(Transcribed page contents)
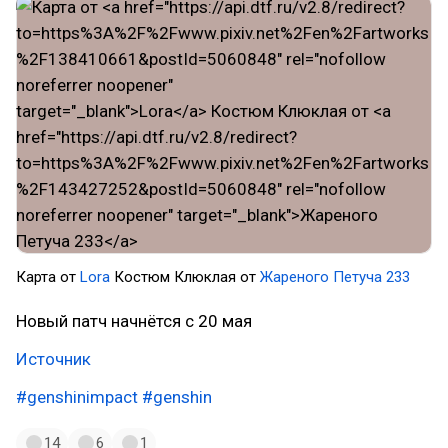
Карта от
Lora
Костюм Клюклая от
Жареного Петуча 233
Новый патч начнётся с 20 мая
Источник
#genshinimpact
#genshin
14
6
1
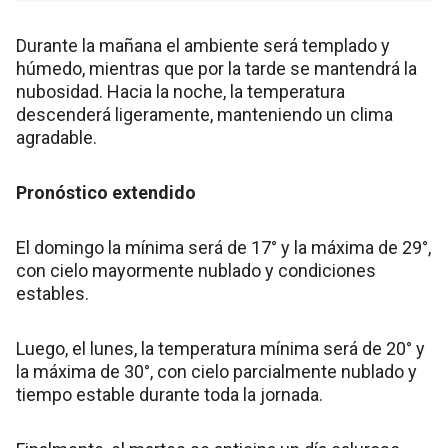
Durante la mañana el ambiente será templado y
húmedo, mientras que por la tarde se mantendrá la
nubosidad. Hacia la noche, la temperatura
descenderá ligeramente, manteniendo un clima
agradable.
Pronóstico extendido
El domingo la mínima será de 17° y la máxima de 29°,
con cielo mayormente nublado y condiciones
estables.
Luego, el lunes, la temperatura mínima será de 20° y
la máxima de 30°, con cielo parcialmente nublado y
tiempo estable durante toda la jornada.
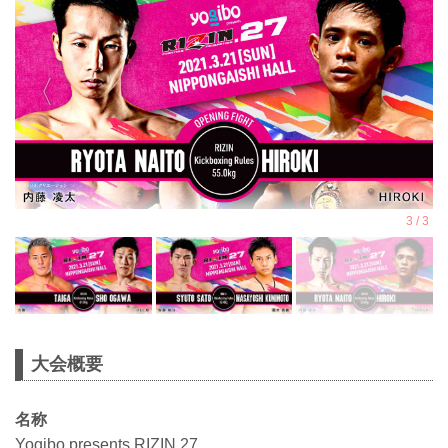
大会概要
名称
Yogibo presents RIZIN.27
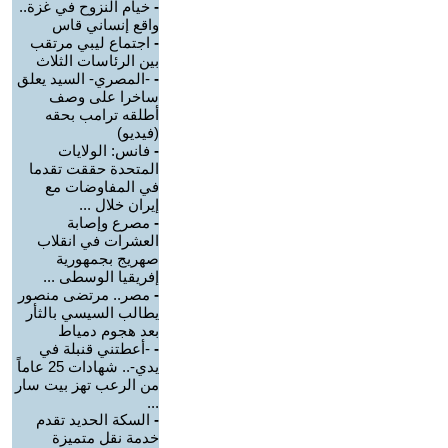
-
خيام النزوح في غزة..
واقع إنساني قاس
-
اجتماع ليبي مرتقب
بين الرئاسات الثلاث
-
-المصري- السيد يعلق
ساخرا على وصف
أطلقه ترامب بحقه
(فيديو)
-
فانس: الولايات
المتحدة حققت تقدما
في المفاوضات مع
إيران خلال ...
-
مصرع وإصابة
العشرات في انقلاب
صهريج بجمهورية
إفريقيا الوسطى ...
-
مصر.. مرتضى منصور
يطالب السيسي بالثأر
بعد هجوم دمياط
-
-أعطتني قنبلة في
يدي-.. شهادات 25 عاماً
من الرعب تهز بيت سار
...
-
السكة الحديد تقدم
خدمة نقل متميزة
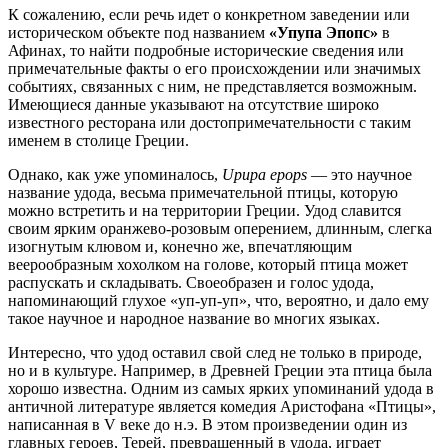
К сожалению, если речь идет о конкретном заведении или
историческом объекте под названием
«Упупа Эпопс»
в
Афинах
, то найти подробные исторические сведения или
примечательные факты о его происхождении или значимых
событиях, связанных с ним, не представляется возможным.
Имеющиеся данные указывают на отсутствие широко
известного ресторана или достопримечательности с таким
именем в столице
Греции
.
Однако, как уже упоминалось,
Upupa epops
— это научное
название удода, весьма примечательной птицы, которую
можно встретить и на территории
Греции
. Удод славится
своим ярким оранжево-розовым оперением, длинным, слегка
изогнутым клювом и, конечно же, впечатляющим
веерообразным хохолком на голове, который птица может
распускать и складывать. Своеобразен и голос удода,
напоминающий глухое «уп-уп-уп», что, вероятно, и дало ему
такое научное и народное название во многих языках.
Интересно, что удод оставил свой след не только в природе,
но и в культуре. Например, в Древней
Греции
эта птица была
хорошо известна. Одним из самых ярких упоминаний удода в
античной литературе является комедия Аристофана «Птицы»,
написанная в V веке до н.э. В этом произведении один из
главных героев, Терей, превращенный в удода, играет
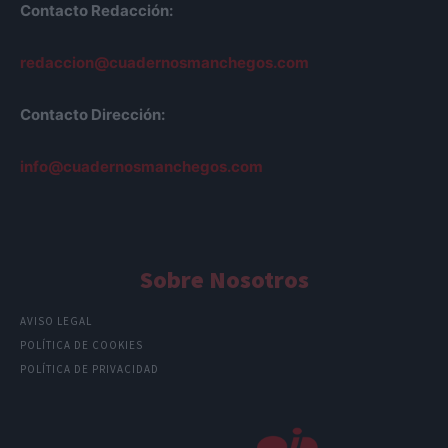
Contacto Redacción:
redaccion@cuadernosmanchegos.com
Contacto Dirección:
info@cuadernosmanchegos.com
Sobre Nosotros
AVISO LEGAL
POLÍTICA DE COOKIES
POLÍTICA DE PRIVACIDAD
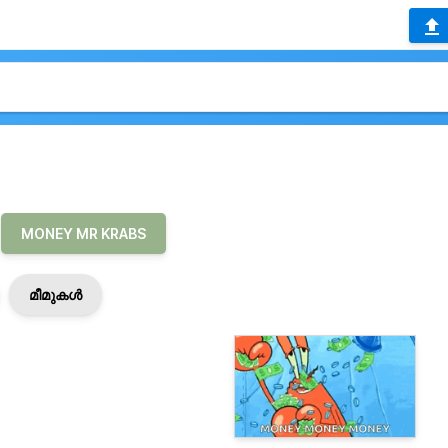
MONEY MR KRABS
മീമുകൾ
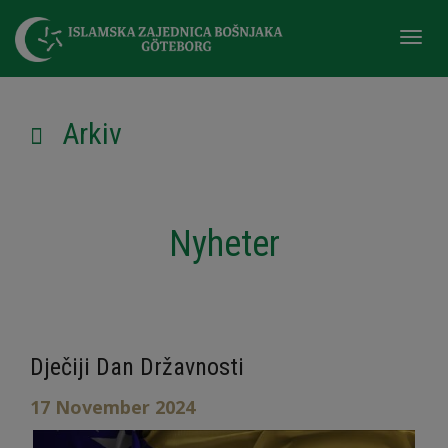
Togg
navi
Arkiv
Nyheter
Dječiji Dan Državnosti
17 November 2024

:: DIRECTIONS ::
Look through the entries above. Copy each line in which the string "POLÍTICA" occurs.

:: TASK RESPONSE ::
POLÍTICA DE COOKIES
POLÍTICA DE PRIVACIDAD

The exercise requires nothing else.